After a superb midway break in Jerusalem we are back at the SOS
Village and eager to continue the project. Jerusalem is fantastic;
we spent most our time in the old town which combines hundreds of
market stalls with some of the most interesting and beautiful
sights in religious history. Jerusalem has a completely different
vibe about it than Bethlehem as it appears to be thriving under
constant development (at the moment they’re building a tram
network), it is much cleaner and its spaciousness allows the
architecture to perhaps have a larger impact. It was very busy
though! The old town was heaving with a combination of tourists and
local shoppers but the atmosphere, like Bethlehem, was still
extremely friendly. We spent much of Saturday in the Church of the
Holy Sepulchre which is a church built upon the Hill of Calvary
where Jesus was crucified and contains the tomb in which Jesus was
buried. What I enjoy about the churches we visit here is that they
often have more than one chapel and are shared by different
religions. Hilariously for me, we were staying in St.Andrews Scots
Guest House just outside Jaffa Gate and so coming from St.Andrews,
Scotland it almost felt like a home from home!

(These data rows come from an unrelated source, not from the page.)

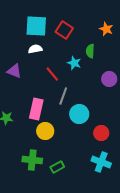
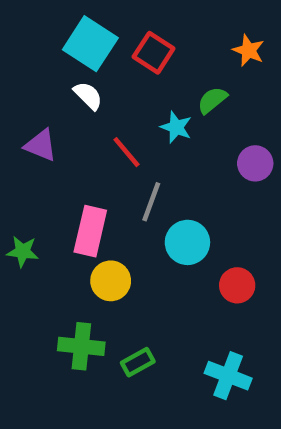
cyan square: (36, 26) -> (90, 44), turned 30
white semicircle: (35, 49) -> (88, 96), turned 56
green semicircle: (90, 51) -> (212, 100), turned 48
cyan cross: (101, 162) -> (228, 376), moved

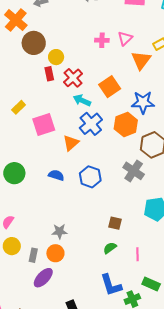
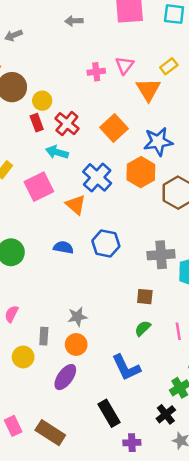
cyan arrow: (82, 100) -> (57, 152), moved
orange triangle: (71, 143) -> (76, 205), turned -30
gray cross: (134, 171) -> (161, 255), moved, turned -30
yellow circle: (12, 246) -> (23, 357), moved
gray rectangle: (33, 255) -> (44, 336), moved
blue L-shape: (111, 285) -> (126, 368), moved

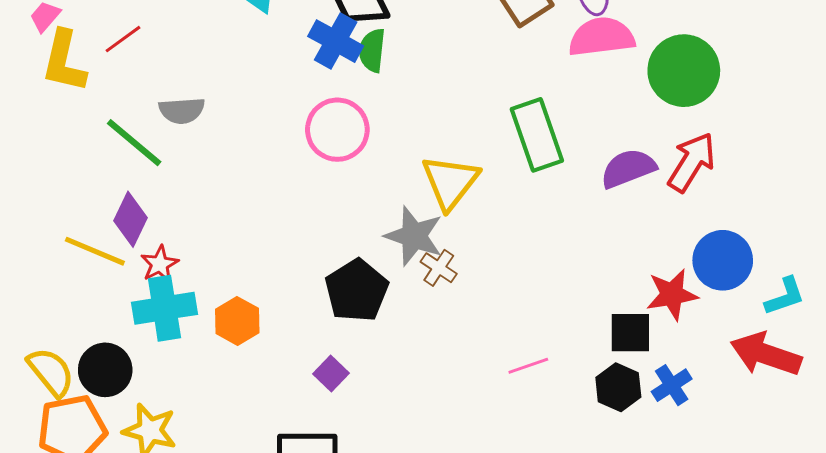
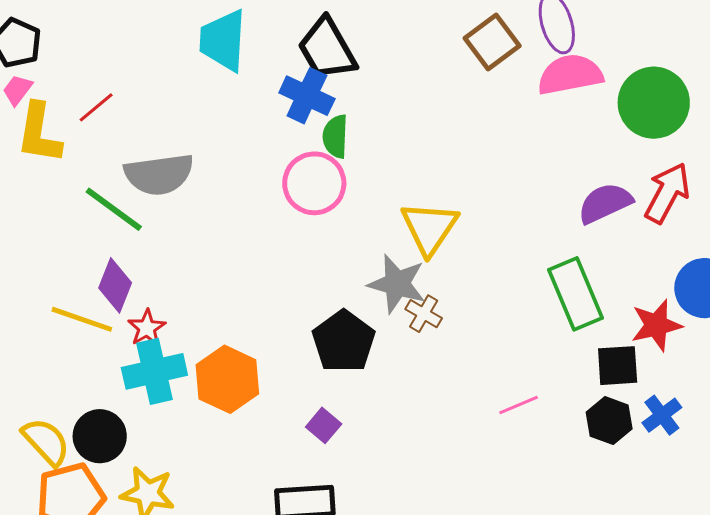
green semicircle: (372, 50) -> (335, 136), moved
gray semicircle: (182, 110) -> (159, 174), size x1.5
green rectangle: (537, 135) -> (575, 294), moved
orange hexagon: (237, 321) -> (227, 379), size x1.4

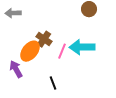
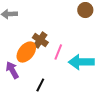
cyan arrow: (82, 47) -> (81, 62), moved
black line: (53, 83) -> (40, 85), moved, turned 48

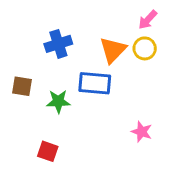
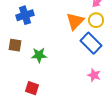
blue cross: (58, 44) -> (25, 15), moved
blue rectangle: (95, 83) -> (91, 43), moved, turned 40

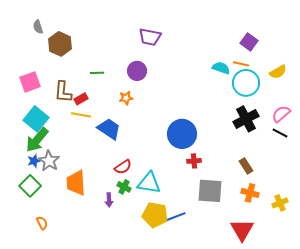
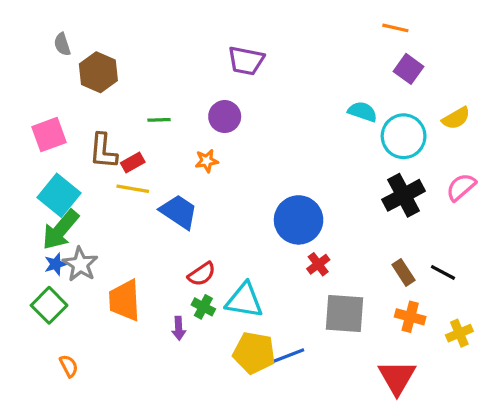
orange line: (241, 64) -> (395, 28), moved
black line: (280, 133) -> (443, 272), moved
red cross: (194, 161) -> (318, 264), turned -32

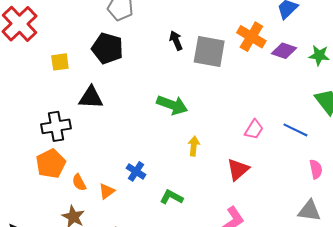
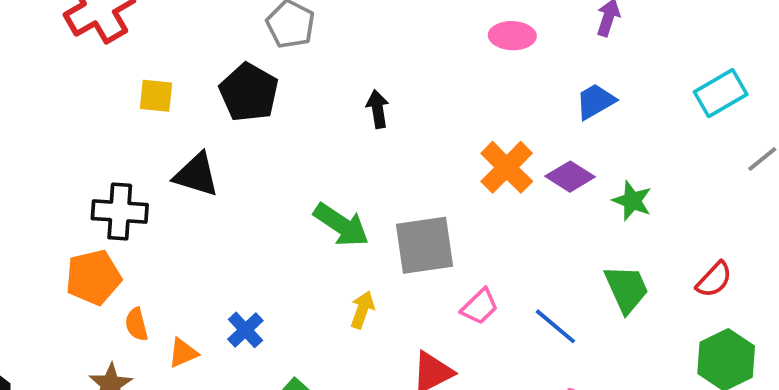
orange cross: (251, 37) -> (507, 167), moved
gray square: (209, 51) -> (424, 245), moved, turned -32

Our journey back to Bethlehem and through the checkpoint at the
Wall was, this time, very quick and easy and we arrived back the
village on Sunday afternoon just in time for lunch at SOS house 11,
extremely tasty and reminiscent of western tradition – home
made pizza! Following this Liz led two very successful sessions
with our trainee Nabil and children from the village.

We are now beginning to think about preparing the booklet we will
leave here to help staff continue and develop their Music as
Therapy work. As well as containing information we have
discussed in meetings with staff, this will also give them a
description of activities we have used and ways in which they can
build on the techniques they have learned. I am particularly
keen that staff have the confidence to work with their own
particular style; I think this will give them a sense of ownership
of the work, and allow it to be sustainable and enjoyable for
them. This means it will become an integral part of their
work with the children and young people in both settings.